Enfin des bonnes nouvelles. Le cadre politique et institutionnel, davantage encore que les facteurs économiques, offre à la Suisse une résilience, une capacité d’adaptation et une autonomie qui lui garantissent d’excellentes perspectives, selon Gerhard Schwarz, l’auteur de La Suisse a un avenir (Die Schweiz hat Zukunft, NZZ Libro).
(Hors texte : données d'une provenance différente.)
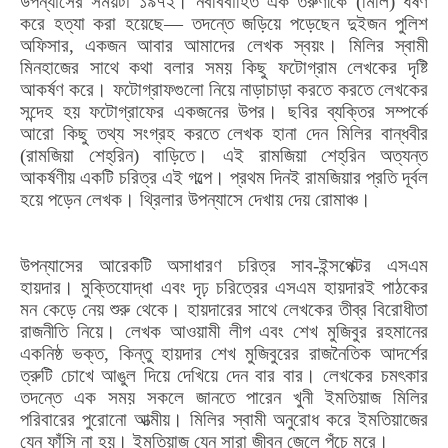
উপন্যাসের সময়টা ১৯৭২। নববিবাহিত এক তরুণীকে
(মিলি)
ধর্ষণ
করে হত্যা করা হয়েছে— তদন্তে জড়িয়ে পড়েছেন দুইজন পুলিশ
অফিসার
,
একজন আবার আমাদের লেখক স্বয়ং।
মিলির স্বামী
মিনহাজের সাথে কথা বলার সময় কিছু ফটোগ্রাম লেখকের দৃষ্টি
আকর্ষণ করে। ফটোগ্রাফগুলো নিয়ে নাড়াচাড়া করতে করতে লেখকের
সন্দেহ হয় ফটোগ্রাফের একজনের উপর। ছবির ব্যক্তির সম্পর্কে
আরো কিছু তথ্য সংগ্রহ করতে লেখক হানা দেন মিলির বান্ধবীর
(রামজিয়া শেহ্‌রিন) বাড়িতে। এই রামজিয়া শেহ্‌রিন অত্যন্ত
আকর্ষণীয় একটি চরিত্র এই গল্পে। প্রথম দিনই রামজিয়ার প্রতি দূর্বল
হয়ে পড়েন লেখক। থ্রিলার উপন্যাসে দেখায় দেয় রোমাঞ্চ।
উপন্যাসের আরেকটি অসাধারণ চরিত্র সাব-ইন্সপেক্টর এসএম
হায়দার। মুক্তিযোদ্ধা এবং দৃঢ় চরিত্রের এসএম হায়দারই পাঠকের
মন কেড়ে নেয় শুরু থেকে। হায়দারের সাথে লেখকের তীব্র বিরোধীতা
রাজনীতি নিয়ে। লেখক আওয়ামী লীগ এবং শেখ মুজিবুর রহমানের
একনিষ্ঠ ভক্ত, কিন্তু হায়দার শেখ মুজিবুরের রাজনৈতিক আদর্শের
ত্রুটি চোখে আঙুল দিয়ে দেখিয়ে দেন বার বার। লেখকের চমৎকার
তদন্তে এক সময় সকলে জানতে পারেন খুনী ইমতিয়াজ মিলির
পরিবারের পুরোনো আত্মীয়। মিলির স্বামী অনুরোধ করে ইমতিয়াজের
যেন ফাঁসি না হয়। ইমতিয়াজ যেন সারা জীবন জেলে পঁচে মরে।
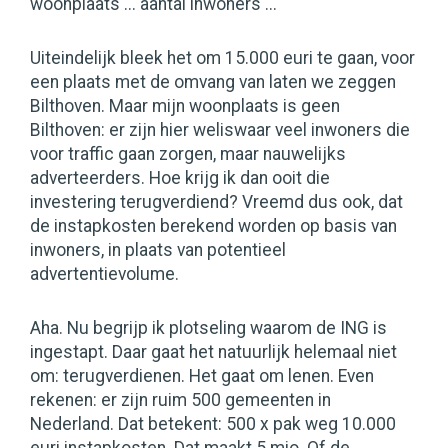
woonplaats ... aantal inwoners ..."
Uiteindelijk bleek het om 15.000 euri te gaan, voor
een plaats met de omvang van laten we zeggen
Bilthoven. Maar mijn woonplaats is geen
Bilthoven: er zijn hier weliswaar veel inwoners die
voor traffic gaan zorgen, maar nauwelijks
adverteerders. Hoe krijg ik dan ooit die
investering terugverdiend? Vreemd dus ook, dat
de instapkosten berekend worden op basis van
inwoners, in plaats van potentieel
advertentievolume.
Aha. Nu begrijp ik plotseling waarom de ING is
ingestapt. Daar gaat het natuurlijk helemaal niet
om: terugverdienen. Het gaat om lenen. Even
rekenen: er zijn ruim 500 gemeenten in
Nederland. Dat betekent: 500 x pak weg 10.000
Nombreux sont les auteurs à célébrer la réussite économique du pays. Mais, en fait, l’économie ne suffit pas à elle seule à comprendre les raisons qui conduisent à son statut de premier de classe. L’écrivain Gottfried Keller [1819-1890] montrait déjà que la Suisse se définissait comme une idée politique. Gerhard Schwarz, président du laboratoire d’idées Progress Foundation après avoir dirigé Avenir Suisse, loue, dans son livre, les particularismes institutionnels: un pays anti-élitaire, construit de bas en haut, non centraliste, fédéraliste, pragmatique, souverain, à la recherche de compromis et capable de traverser les crises. «La Suisse est un modèle qui ne fonctionne pas uniquement par beau temps», écrit Gerhard Schwarz. Mais, comme les institutions sont le fruit d’une longue histoire et de ses aléas, le modèle, subtil mélange de liberté individuelle et de subsidiarité, ne peut pas être reproduit ailleurs.